**Task to carry out:** Count each line below that has "erlebe" anywhere in it. Answer with the total alone.

**Task data:**
####################
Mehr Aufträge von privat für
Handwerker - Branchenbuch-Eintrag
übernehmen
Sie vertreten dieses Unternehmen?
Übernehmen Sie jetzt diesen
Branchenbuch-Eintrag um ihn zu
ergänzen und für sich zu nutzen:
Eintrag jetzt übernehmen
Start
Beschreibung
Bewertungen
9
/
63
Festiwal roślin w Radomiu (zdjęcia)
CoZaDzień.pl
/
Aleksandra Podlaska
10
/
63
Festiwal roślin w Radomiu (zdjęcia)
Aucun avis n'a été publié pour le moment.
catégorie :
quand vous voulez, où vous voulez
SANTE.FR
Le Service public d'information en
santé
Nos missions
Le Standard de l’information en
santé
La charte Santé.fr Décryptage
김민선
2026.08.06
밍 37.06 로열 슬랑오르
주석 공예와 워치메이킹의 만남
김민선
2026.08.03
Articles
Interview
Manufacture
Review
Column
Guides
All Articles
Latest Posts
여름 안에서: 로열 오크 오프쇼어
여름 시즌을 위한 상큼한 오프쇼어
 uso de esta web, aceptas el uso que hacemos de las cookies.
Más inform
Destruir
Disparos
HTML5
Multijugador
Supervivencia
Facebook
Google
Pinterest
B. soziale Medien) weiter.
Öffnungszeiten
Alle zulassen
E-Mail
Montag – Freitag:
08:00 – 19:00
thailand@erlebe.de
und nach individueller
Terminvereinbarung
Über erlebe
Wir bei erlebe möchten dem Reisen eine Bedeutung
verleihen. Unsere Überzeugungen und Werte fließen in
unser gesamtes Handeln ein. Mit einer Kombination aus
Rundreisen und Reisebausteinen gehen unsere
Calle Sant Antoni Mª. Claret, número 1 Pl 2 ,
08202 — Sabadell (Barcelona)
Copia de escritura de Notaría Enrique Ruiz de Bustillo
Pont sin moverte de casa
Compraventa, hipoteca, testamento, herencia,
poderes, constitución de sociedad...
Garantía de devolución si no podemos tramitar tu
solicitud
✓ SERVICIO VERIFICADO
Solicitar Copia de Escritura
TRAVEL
####################
**Task response:** 3